Desde este punto de vista, la recién clausurada cumbre de Seúl representa un paso en la dirección adecuada; pequeño, en efecto, pero un paso al fin y al cabo. La declaración final rechaza las políticas de devaluación competitiva y fija como objetivo la reducción de los desequilibrios planetarios entre los que exportan y los que viven de sus déficits; entre los que cuentan con demasiado ahorro y los que consumen a crédito. El consenso de Seúl está claro: a medio plazo, la economía mundial no podrá soportar los desequilibrios actuales. Pero no se ha definido ningún marco cuantificable ni restrictivo. Y la definición de objetivos cuantificables ha sido aplazada un año. Como siempre con el G-20, el seguir o no estas recomendaciones depende de la buena voluntad de cada uno. Para Barack Obama, que reclamaba en solitario una limitación en porcentaje del producto interior de los excedentes y de los déficits, el acuerdo de Seúl no es menos "significativo".
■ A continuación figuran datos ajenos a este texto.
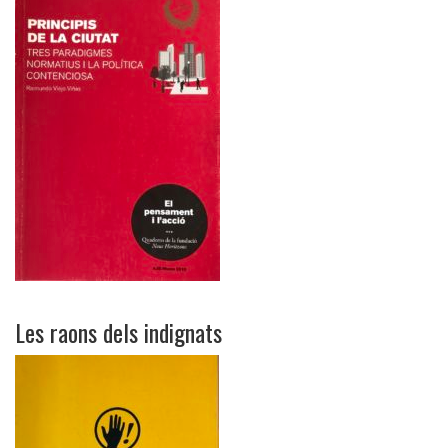
Les raons dels indignats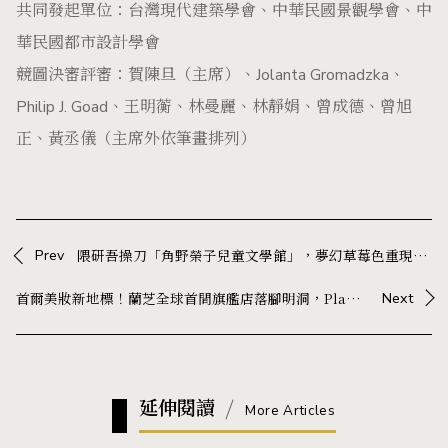
共同發起單位：台灣現代建築學會、中華民國景觀學會、中
華民國都市設計學會
競圖決審評審：賀陳旦（主席）、Jolanta Gromadzka、
Philip J. Goad、王明蘅、林曼麗、林靜娟、曾成德、曾旭
正、黃丞儀（主席外依筆畫排列）
Prev
隈研吾操刀「角野榮子兒童文學館」，夢幻草莓色重現《魔女宅急便》經典場景
首爾美妝新地標！蘭芝全球首間旗艦店落腳明洞，Playlab 打造沉浸式體驗空間
Next
延伸閱讀
More Articles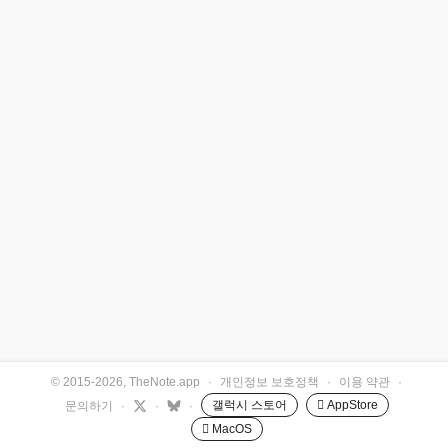
© 2015-2026, TheNote.app
·
개인정보 보호정책
·
이용 약관
·
갤럭시 스토어
 AppStore
문의하기
·
·
·
 MacOS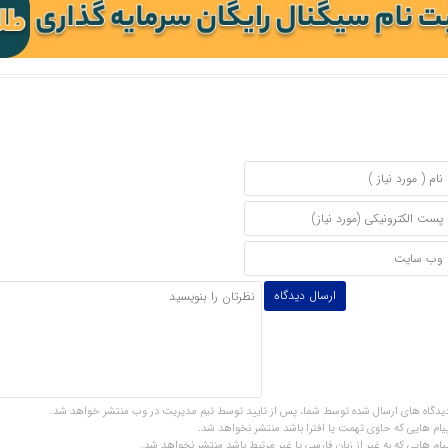
یدگاه های ارسال شده توسط شما، پس از تایید توسط تیم مدیریت در وب منتشر خواهد شد.
یام هایی که حاوی تهمت یا افترا باشد منتشر نخواهد شد.
یام هایی که به غیر از زبان فارسی یا غیر مرتبط باشد منتشر نخواهد شد.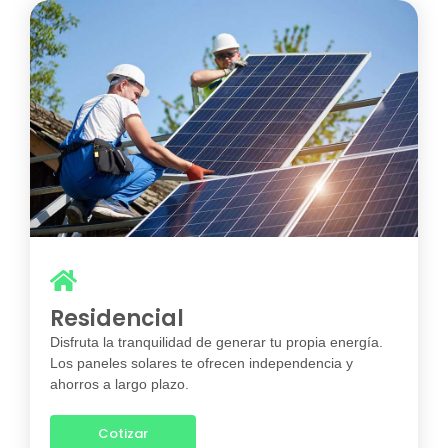
Residencial
Disfruta la tranquilidad de generar tu propia energía.
Los paneles solares te ofrecen independencia y
ahorros a largo plazo.
Cotizar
Tenemos que recordar que, hasta ahora, el G-20 había aportado dos cosas esenciales. Primero, la ampliación, ya que pasó del G-7 a un grupo que deja todo su espacio a los países emergentes, esencialmente Brasil, India y China, pero también Indonesia y Sudáfrica. Es una evolución saludable cuyas consecuencias han vuelto a verse en la cumbre de Seúl con la reforma del FMI, cuyo capital -significativamente aumentado- y derechos de voto están ahora reequilibrados. Segundo, la crisis. Ante la urgencia de evitar un cataclismo mundial, los responsables del G-20 supieron adoptar resoluciones para salir adelante. La dificultad es que, una vez alejada la amenaza inmediata, los intereses nacionales vuelven a prevalecer. Y el principio de homogeneidad ha cedido terreno a la mayor heterogeneidad. Los desequilibrios entre países emergentes, con fuerte crecimiento, y países desarrollados, con crecimiento débil y una tasa de paro descabellada, son conocidos. Pero también, y sobre todo, entre países importadores y exportadores con unos déficits exteriores demasiado fuertes.

China ha sido señalada con el dedo, ya que su moneda, el yuan, está notablemente infravalorada, lo que frena la apertura de su mercado a los norteamericanos y, sobre todo, a los europeos. Pero la relación de fuerzas se ha invertido drásticamente para llegar, en Seúl, a una cumbre en la que EE UU estaba aislado. Y en la que era a este país a quien señalaban con el dedo, en vez de a China. Detrás de este vuelco está la decisión de la reserva federal de inyectar un máximo de 600.000 millones de dólares para devolver la energía a un crecimiento que, en EE UU, es aún demasiado débil como para invertir la curva del paro. Esta decisión ha sido brutal para Europa, China, Brasil y Japón. En resumen, para todos aquellos que ven perfilarse la bajada del dólar como consecuencia de esta decisión.

Así pues, en vísperas de Seúl, la tensión suscitada por EE UU hacía olvidar las dificultades originadas por la infravaloración del yuan. Las conversaciones han permitido relajar la tensión. Pero ¿qué ocurrirá en realidad? Nadie lo sabe. En cambio, lo que sabemos es que una guerra de divisas significa, acto seguido, una guerra comercial y el regreso del proteccionismo. Seguramente, Seúl ha permitido un momentáneo regreso de la calma, pero la situación sigue siendo imprevisible y altamente peligrosa.

Traducción de José Luis Sánchez-Silva.